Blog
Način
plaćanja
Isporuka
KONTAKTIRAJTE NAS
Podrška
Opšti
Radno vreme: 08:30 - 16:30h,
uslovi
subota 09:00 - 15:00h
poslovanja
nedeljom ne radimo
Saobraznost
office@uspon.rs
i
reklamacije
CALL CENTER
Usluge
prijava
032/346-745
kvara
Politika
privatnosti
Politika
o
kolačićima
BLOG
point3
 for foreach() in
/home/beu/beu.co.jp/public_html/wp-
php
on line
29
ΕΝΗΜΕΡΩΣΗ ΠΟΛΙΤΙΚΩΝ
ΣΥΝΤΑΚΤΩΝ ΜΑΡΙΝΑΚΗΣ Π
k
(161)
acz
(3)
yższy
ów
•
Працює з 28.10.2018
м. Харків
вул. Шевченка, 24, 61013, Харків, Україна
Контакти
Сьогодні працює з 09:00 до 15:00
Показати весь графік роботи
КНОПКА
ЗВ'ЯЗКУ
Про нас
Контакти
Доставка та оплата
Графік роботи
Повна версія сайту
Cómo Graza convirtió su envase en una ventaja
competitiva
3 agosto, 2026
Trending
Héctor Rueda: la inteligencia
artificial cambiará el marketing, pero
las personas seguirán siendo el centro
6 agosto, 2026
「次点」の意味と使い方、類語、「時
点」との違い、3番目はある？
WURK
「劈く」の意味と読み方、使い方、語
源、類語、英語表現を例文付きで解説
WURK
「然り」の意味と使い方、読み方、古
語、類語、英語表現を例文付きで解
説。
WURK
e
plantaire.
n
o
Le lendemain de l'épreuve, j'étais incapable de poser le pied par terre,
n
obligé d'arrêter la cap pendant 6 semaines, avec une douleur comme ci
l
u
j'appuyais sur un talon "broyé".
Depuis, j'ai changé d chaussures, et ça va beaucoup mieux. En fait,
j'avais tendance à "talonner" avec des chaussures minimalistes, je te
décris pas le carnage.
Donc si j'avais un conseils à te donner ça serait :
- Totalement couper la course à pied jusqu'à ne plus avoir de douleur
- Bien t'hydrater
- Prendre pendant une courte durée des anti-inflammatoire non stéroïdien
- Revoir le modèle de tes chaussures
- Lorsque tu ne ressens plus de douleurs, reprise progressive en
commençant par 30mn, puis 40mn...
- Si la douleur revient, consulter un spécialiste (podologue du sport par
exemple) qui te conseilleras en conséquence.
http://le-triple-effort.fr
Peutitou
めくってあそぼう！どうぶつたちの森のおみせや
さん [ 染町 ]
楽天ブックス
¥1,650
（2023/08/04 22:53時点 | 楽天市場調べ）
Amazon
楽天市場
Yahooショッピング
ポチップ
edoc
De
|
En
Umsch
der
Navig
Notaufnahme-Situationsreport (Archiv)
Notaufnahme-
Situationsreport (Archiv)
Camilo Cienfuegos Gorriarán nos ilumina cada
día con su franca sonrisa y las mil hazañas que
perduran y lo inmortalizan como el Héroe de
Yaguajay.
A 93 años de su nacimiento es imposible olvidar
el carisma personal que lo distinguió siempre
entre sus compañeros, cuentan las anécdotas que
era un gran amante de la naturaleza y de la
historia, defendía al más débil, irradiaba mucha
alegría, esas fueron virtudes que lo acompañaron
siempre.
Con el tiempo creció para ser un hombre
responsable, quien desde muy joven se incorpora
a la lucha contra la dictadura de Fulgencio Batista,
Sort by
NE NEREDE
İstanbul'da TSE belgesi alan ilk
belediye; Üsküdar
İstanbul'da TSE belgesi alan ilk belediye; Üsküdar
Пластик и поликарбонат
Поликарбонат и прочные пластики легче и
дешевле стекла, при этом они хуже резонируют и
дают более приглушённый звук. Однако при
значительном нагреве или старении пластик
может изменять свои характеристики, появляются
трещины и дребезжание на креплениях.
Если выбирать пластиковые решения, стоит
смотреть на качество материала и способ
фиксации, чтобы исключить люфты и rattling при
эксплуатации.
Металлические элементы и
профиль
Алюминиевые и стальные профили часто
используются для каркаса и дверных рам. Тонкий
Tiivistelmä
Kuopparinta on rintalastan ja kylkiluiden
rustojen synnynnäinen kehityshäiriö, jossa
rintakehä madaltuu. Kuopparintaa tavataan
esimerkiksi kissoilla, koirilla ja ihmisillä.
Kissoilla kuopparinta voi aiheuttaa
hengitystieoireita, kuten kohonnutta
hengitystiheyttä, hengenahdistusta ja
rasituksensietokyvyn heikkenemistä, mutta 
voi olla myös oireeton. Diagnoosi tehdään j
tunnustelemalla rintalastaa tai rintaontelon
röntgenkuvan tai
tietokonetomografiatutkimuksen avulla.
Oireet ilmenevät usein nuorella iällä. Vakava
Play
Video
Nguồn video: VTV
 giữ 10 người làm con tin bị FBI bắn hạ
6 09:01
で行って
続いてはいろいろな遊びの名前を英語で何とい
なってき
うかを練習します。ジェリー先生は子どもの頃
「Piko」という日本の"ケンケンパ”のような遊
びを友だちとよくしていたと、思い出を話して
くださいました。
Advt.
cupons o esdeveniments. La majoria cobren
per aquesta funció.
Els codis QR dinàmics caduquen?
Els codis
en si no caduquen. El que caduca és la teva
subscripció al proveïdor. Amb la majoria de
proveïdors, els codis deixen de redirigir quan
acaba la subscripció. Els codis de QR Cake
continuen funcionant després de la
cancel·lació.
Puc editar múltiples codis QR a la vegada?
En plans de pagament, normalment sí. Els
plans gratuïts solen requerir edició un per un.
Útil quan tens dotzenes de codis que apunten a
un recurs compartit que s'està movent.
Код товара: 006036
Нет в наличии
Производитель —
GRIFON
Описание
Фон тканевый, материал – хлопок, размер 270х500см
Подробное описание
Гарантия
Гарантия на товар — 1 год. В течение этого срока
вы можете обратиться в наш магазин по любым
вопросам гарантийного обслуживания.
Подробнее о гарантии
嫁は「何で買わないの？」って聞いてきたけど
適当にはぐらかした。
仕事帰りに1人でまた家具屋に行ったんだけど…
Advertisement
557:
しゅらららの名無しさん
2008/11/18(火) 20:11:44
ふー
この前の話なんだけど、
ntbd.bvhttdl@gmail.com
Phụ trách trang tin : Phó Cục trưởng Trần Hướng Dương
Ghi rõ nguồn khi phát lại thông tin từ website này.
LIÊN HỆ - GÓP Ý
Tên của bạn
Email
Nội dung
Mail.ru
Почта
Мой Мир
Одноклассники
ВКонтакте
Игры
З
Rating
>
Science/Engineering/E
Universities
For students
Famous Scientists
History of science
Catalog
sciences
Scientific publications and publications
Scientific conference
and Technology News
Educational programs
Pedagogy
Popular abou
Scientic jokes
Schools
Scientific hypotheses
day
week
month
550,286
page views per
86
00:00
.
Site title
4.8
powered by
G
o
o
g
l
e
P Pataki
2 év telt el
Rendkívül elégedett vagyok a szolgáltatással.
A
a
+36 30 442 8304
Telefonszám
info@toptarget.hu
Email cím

== Exercise prompt ==
In the material above, find every line that has the string "pied" and pull those lines out.

== Solution to the problem ==
Le lendemain de l'épreuve, j'étais incapable de poser le pied par terre,
- Totalement couper la course à pied jusqu'à ne plus avoir de douleur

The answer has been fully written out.